I really like the Bay area. NYC comparisons abound, both positive and negative. There's a certain blue-collar bohemianism here, something to do with community and open faces and good cheap friendly food, somthing that is conspicuously lacking in New York City. There's a kind of atmosphere of class consensus betweeen union workers and bike messengers, artists and computer hackers. The cost of rent may be comparable, but you can still get tap beer just about anywhere for two bucks, and that $20 you stick in your wallet can last a couple days. On the other end, San Francisco new money is classier than the NYC nouveau; it's frontier money, pioneers and explorers. You have your white trash, but there's something comforting about that, or at least preferable to meatheads. It seems to be a much more generally progressive place, or maybe that's just my western heritage bias coming through.

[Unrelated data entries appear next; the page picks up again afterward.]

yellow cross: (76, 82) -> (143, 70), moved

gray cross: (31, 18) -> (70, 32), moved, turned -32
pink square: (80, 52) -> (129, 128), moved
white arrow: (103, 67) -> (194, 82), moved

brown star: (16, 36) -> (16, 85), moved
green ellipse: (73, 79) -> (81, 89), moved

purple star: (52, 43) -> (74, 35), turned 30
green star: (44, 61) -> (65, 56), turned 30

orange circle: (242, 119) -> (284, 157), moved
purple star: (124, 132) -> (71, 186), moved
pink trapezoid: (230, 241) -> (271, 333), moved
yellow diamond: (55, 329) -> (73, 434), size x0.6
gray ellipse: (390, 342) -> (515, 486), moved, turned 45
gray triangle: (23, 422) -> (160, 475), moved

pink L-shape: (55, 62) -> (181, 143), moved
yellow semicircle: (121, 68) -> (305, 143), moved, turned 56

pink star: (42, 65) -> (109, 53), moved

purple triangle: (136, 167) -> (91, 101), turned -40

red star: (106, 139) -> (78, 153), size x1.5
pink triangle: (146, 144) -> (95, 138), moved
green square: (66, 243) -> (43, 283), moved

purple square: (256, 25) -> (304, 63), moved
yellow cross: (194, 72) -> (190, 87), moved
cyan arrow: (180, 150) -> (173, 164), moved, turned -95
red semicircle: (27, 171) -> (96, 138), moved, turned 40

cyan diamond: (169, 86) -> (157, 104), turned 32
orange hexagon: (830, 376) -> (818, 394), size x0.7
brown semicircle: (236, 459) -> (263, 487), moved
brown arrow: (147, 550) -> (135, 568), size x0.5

There are also a lot more people sleeping on the street here. In absence of a "quality of life" campaign such as Guiliani enacted in his time as Mayor, the fallout of a bad economy and jobless recovery are sharply obvious. The city also seems to largely shut down at midnight. There's still traffic, but Market Street and red-brick sidewalks take on the air of a late-night greyhound station as you make your way to the last BART for the East Bay. If they ran that shit all night long and halved the ticket price, the secondary economic benefits would be enormous, or so I imagine in my internal East Bay - Brooklyn analogy. As it is, the Bay Area mass transit works more like the metro north than the subway. They do have these nice rounded seating areas on the platform though. Much better than benches, more conducive to a friendly underground atmosphere.
So I'm starting to feel good here, at home almost. I remember this vibe from my first visit to the bay, and I do hope this turnaround continues apace. There's naggling doubt hanging around the edges, monsters under my borrowed bed waiting for me to turn out the light, demons of love's labor lost and a lonesome wind in the trees. It's all fuel eventually, but sometimes you can't bite right in. Sometimes all this emotional biomass needs deep-core heat and pressure before it becomes a source of energy. In the lesser days I just remember that this too shall pass, and in the good times I strive for my unconscious connection to the sublime, closing my eyes and feeling the sun on my face.